Mary’s eyes, which had been gleaming with joy, ran wet with tears . . . Although she was well aware and prepared for the fact that her father had limited time, she was still taken aback by the news and tearfully placed her head on George’s shoulder.
Then she quickly raised her head and said: “We must not miss the midnight Mass. Let’s hurry, George!”
Without saying a word, the young man took his fiancée by the arm. The little chapel’s bell was still ringing throughout the village, and its devout citizens were busily making their way to the worship service . . .
Neither Mary nor George would have missed the midnight Mass. The maiden and her fiancé looked to Almighty God, praying from the depth of their hearts that He might prolong old Mr. Land’s days . . .
When the service was over, Mary nervously said to her fiancé: “My dear, wonderful father! Who knows whether he will still be alive when I reach the asylum? The next train leaves in the morning . . . I’m scared that I might be too late.”
George understood Mary’s fears and tried to comfort her: “Not a minute must be lost, Mary! Let me harness the horses, and then we will set out! Dawn will see us arrive at the asylum!”
Quick as it was thought, it was done. George readied the horses and a sleigh, and within a few minutes he was outside Mary’s house, ready for departure. With great care, the young man seated the sad maiden in the sled, her own thoughts consumed by worry and fear.
The horses raced along with the lovers in full gallop.

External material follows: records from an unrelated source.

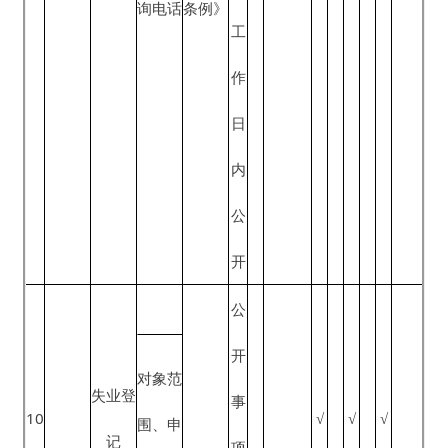
开
话
公
对象范
开
围、申
事
请人权
项
创业补
利和义
13
√
√
√
信
贴申领
务、申
息
请条
《政府
■政府
形
人
件、申
信息公
网站
成
力
请材
开条
■一微
或
资
料、办
例》、
一端
变
源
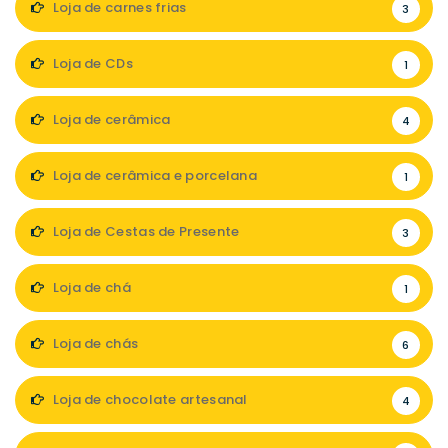
Loja de carnes frias
3
Loja de CDs
1
Loja de cerâmica
4
Loja de cerâmica e porcelana
1
Loja de Cestas de Presente
3
Loja de chá
1
Loja de chás
6
Loja de chocolate artesanal
4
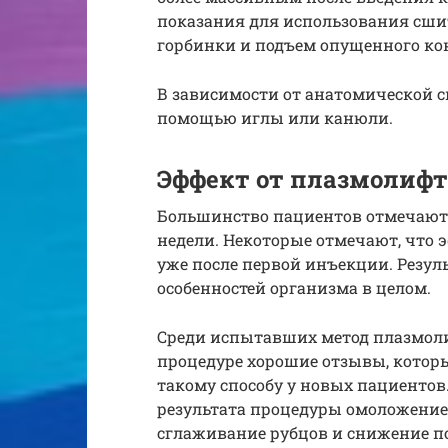
показания для использования сшит
горбинки и подъем опущенного ко
В зависимости от анатомической си
помощью иглы или канюли.
Эффект от плазмолиф
Большинство пациентов отмечают 
недели. Некоторые отмечают, что
уже после первой инъекции. Резуль
особенностей организма в целом.
Среди испытавших метод плазмоли
процедуре хорошие отзывы, котор
такому способу у новых пациенто
результата процедуры омоложение 
сглаживание рубцов и снижение по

The little sleigh boldly glided down the frozen, snowy path, and the fairylike chime of its silver bells echoed throughout the darkness of the night . . .
For hours, heavy, thick snowflakes floated down from the skies . . . It was long after midnight. Worn out by grief, Mary lay down in the sleigh in order to sleep.
The rising sun was already casting its golden rays when the lovers approached the city. With a few minutes, they reached the gates of the mental asylum. It was morning . . . a crisp, fresh, winter morning. But soon the light of the sun struggled to beam through an increasingly dismal, cloudy sky . . .
Frowning gloomily down at the young couple was an immense, sad, desolate building: the madhouse.
Mary shuddered, “Oh!”
George embraced her tightly and sheltered the fainting maiden in his arms: “What happened, my dear? What is wrong?”
“Every time I arrive at this place, I am nearly overcome. I am reminded that my poor father must live here, his life empty and his mind hardly conscious. Oh, George, what a terrible fate! This house is the realm of the living dead; the most unhappy of men dwell here, and among them is my father! I could never forget the way he was. His wonderful face, his tender look, and the great devotion he had towards me. He raised me with so much love, and yet he’s ended up here! Is this the end of his journey?”
George tried to comfort his fiancée, softly explaining: “Be calm, dear. We cannot know the ways of providence, and we must live with God’s will, however painful it is. Now be brave. I am confident that your father is still alive.”
George’s words calmed Mary, and soon the couple reached the door of the madhouse.
Before entering, Mary said: “Thank you, George, for bringing me here. I will return home on the evening train. Goodbye, my sweetheart!”
“Please do not be late, Mary,” George said at last. “God be with you. Goodbye!”
Then the girl entered the house of sorrow. As she nervously walked through its archway, her heart filled with grief and her spirits sank. She was shaking with fear over her father’s fate.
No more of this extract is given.